Cannabis has played a critical role in human societies for over ten millennia. Although contemporary attention often centers on its psychoactive component, THC (tetrahydrocannabinol), historically this plant served as an essential source of seed oil, textiles, and nourishment. Despite its longstanding significance, cannabis remains relatively underexplored and underexploited in modern agriculture. Recent legislative changes in the United States—most notably the 2014 and 2018 Farm Bills—have spurred renewed interest in cultivating cannabis for medicinal, grain, and fiber purposes.

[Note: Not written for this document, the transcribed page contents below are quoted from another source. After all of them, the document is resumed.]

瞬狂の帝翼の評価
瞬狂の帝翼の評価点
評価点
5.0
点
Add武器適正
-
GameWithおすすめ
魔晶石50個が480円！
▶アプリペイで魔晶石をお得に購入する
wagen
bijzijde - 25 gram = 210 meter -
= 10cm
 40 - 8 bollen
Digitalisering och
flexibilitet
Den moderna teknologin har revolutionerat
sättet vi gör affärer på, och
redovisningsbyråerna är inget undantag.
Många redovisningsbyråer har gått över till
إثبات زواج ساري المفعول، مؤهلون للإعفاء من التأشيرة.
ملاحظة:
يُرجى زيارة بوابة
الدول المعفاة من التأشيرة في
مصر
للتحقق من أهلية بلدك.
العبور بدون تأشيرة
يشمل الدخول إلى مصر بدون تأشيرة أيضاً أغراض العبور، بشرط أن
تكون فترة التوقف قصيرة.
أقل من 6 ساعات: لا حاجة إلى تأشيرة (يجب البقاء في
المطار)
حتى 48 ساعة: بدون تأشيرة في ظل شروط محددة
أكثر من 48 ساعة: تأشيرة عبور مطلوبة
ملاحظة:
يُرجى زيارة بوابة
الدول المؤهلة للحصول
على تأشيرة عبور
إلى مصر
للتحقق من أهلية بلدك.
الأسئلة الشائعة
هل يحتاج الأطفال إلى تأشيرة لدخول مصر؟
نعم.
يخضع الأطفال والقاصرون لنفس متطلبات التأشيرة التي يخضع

A team at the Salk Institute has now produced the most exhaustive and precise genetic atlas of cannabis to date. By examining 193 distinct cannabis genomes, researchers uncovered remarkable genetic diversity and complexity within this foundational crop. This collaborative effort involved Oregon CBD, Oregon State University, and the HudsonAlpha Institute for Biotechnology, and culminated in findings published in Nature on May 28, 2025. These discoveries promise to catalyze significant advances in cannabis-based agriculture, medicine, and industry.
“Cannabis is one of the most extraordinary plants on Earth. Despite its global importance as a source of medicine, food, seed oil, and fiber for at least the last 10,000 years, it remains one of the least developed major crops of modern times, largely due to a century of legal restrictions,” says Todd Michael, senior author of the study and research professor at Salk. “Our team constructed the most complete genetic map, or pangenome, of the plant to date by analyzing nearly 200 diverse cannabis genomes, showing that we are just starting to see the full potential of this amazing plant. Those same legal restrictions spurred an underground breeding revolution, revealing cannabis’s power as a chemical factory. With this new genomic blueprint, we can now apply modern breeding to unlock novel compounds and traits across agriculture, medicine, and biotechnology.”
Background: Cannabis as a Versatile Crop
Cannabis sativa, often referred to as hemp, is a flowering species indigenous to Asia. Its versatility stemmed from unique characteristics—such as fiber strength suitable for textiles and the capacity to produce high concentrations of cannabinoids—that made it indispensable through much of human history. Today’s researchers envision cannabis oil eventually rivaling conventional seed oils like canola or soybean, and anticipate that cannabis-derived compounds might even serve as sustainable alternatives to fossil fuels.
Often described as a “chemical powerhouse,” cannabis can allocate over 30 percent of its dry biomass to terpenes and cannabinoids. These small molecules play defensive roles against pests in the field, yet humans have repurposed them for their aromatic and therapeutic properties. Terpenes are responsible for the distinctive fragrances of fruits and flowers, while cannabinoids interact with the endocannabinoid system in humans, delivering a range of effects. The strain “Charlotte’s Web,” rich in cannabidiol (CBD), brought widespread attention to cannabis’s medicinal potential when it alleviated epileptic seizures in children. Beyond CBD and THC, more than one hundred lesser-known cannabinoids are under investigation for treating conditions such as chronic pain, arthritis, nausea, asthma, depression, and anxiety.
Historically, breeding efforts—often conducted clandestinely because of legal restrictions—have dramatically shaped cannabis’s chemical profile. However, until now, the impact of this selective breeding on the plant’s overall genetic diversity remained poorly understood. Two primary challenges have hampered comprehensive genetic insight: first, cannabis is among the minority of flowering plants that exhibit dioecy (separate male and female plants); second, its genome is replete with transposable elements—repetitive DNA segments capable of relocating within the genome—which complicate sequencing and assembly efforts.
Key Discoveries: Unprecedented Genetic Diversity
To map cannabis’s genetic architecture, the Salk team employed both short-read and long-read DNA sequencing technologies. Traditional short-read methods fragment DNA into small stretches (hundreds of base pairs), making it difficult to reconstruct complex or repetitive regions. In contrast, long-read sequencing captures thousands of base pairs in a single read, allowing for more accurate assembly of difficult genomic regions.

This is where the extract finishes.